• EXERCISE DESCRIPTION: Write out the listing from the line with "A couple of years ago I started a list of" to the line with "something stuck in", both lines included, exactly and nothing beyond. Leave pictures out.

------------------------------------

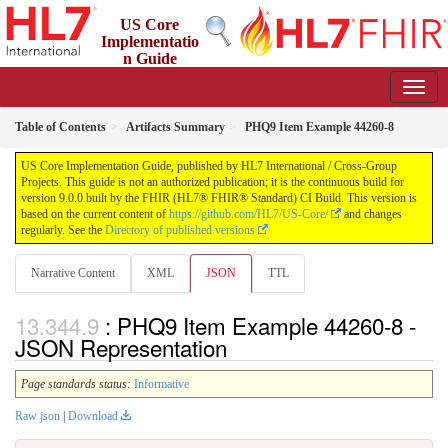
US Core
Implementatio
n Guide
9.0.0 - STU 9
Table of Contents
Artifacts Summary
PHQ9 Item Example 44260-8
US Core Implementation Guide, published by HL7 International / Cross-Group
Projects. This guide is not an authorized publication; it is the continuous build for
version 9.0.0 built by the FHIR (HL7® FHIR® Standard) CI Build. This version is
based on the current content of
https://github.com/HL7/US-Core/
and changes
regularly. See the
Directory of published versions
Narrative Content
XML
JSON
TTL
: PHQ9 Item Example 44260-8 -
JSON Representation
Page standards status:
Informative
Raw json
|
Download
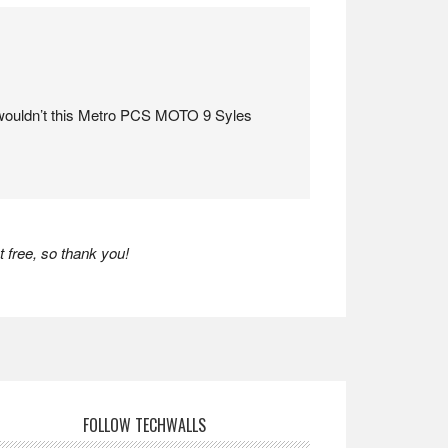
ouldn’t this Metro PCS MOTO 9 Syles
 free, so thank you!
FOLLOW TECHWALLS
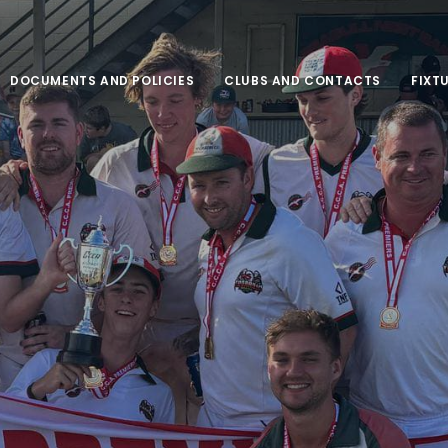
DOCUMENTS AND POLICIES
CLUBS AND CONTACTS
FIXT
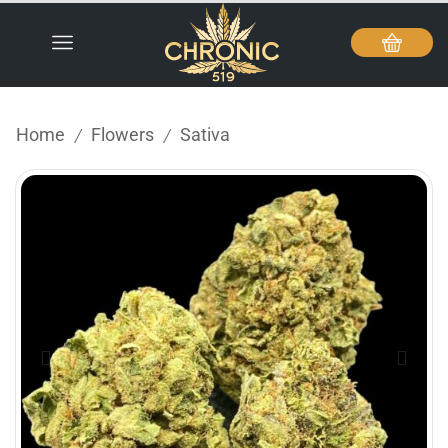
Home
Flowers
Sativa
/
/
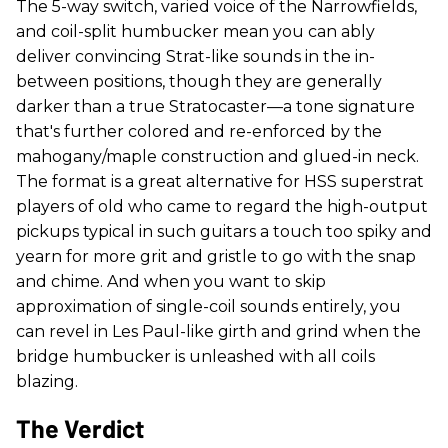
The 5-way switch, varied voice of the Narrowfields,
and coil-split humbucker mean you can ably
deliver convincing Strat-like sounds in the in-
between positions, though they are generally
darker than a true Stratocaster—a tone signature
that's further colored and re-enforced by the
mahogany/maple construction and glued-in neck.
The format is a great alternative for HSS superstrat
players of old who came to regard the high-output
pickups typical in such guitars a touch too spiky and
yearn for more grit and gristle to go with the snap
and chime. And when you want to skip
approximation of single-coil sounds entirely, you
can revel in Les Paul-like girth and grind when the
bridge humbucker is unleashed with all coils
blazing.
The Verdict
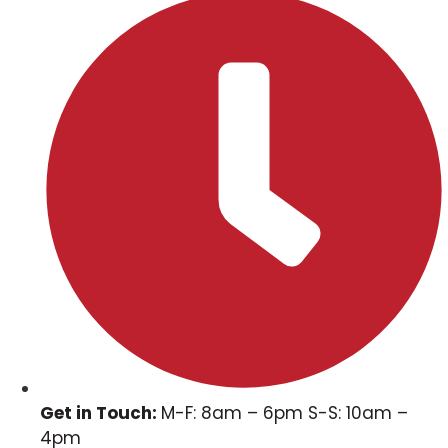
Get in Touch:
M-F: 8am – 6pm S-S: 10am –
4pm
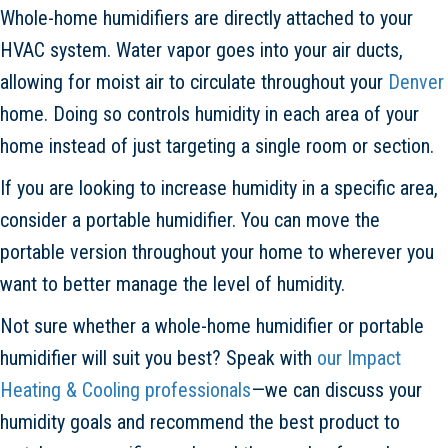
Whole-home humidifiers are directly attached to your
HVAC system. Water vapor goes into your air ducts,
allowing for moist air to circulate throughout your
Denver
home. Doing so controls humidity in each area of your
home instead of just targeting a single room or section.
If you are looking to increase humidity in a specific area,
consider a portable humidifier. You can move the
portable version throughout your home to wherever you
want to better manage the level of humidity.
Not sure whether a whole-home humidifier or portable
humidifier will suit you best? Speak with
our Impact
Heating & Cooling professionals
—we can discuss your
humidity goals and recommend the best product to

------------------------------------

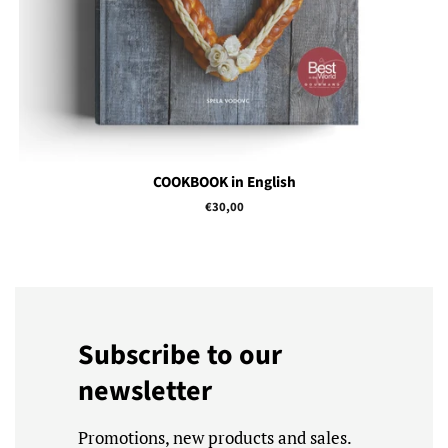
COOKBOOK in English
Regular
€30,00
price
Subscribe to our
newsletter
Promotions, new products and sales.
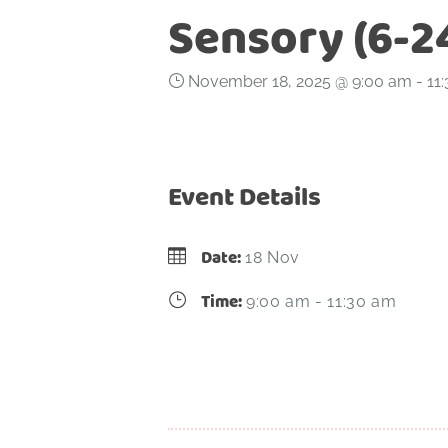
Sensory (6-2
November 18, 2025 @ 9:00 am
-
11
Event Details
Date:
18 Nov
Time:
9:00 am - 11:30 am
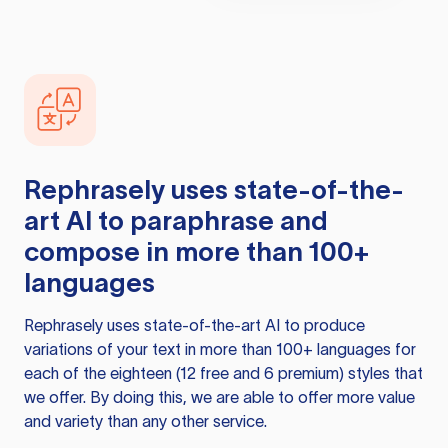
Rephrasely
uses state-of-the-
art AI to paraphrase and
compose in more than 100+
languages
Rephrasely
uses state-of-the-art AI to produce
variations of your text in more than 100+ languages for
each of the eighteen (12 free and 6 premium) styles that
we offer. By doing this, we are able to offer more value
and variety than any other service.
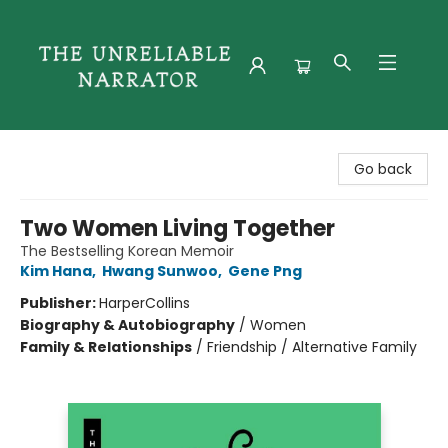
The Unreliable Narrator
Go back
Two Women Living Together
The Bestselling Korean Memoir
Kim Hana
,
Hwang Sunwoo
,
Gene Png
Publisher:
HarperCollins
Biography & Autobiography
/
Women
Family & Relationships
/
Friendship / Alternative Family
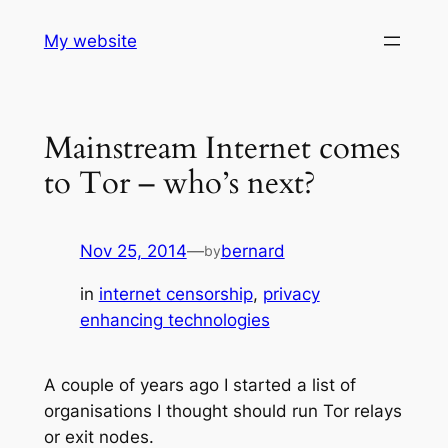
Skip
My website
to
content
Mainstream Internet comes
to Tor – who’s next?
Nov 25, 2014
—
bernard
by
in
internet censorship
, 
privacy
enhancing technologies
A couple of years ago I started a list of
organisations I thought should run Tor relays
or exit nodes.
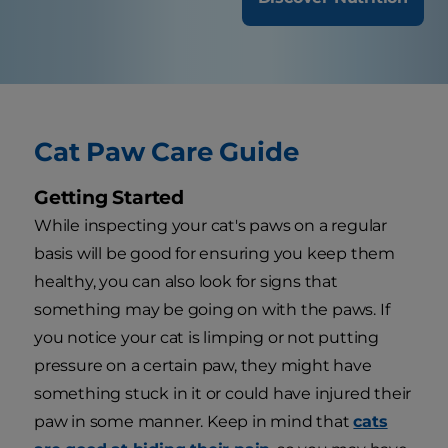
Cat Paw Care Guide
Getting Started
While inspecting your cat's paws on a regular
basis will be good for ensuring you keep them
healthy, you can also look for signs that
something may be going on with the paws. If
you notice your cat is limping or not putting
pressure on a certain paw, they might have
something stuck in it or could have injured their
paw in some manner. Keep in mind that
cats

------------------------------------

• RESPONSE TO THIS EXERCISE:
A couple of years ago I started a list of
organisations I thought should run Tor relays
or exit nodes.
Cat Paw Care Guide
Getting Started
While inspecting your cat's paws on a regular
basis will be good for ensuring you keep them
healthy, you can also look for signs that
something may be going on with the paws. If
you notice your cat is limping or not putting
pressure on a certain paw, they might have
something stuck in it or could have injured their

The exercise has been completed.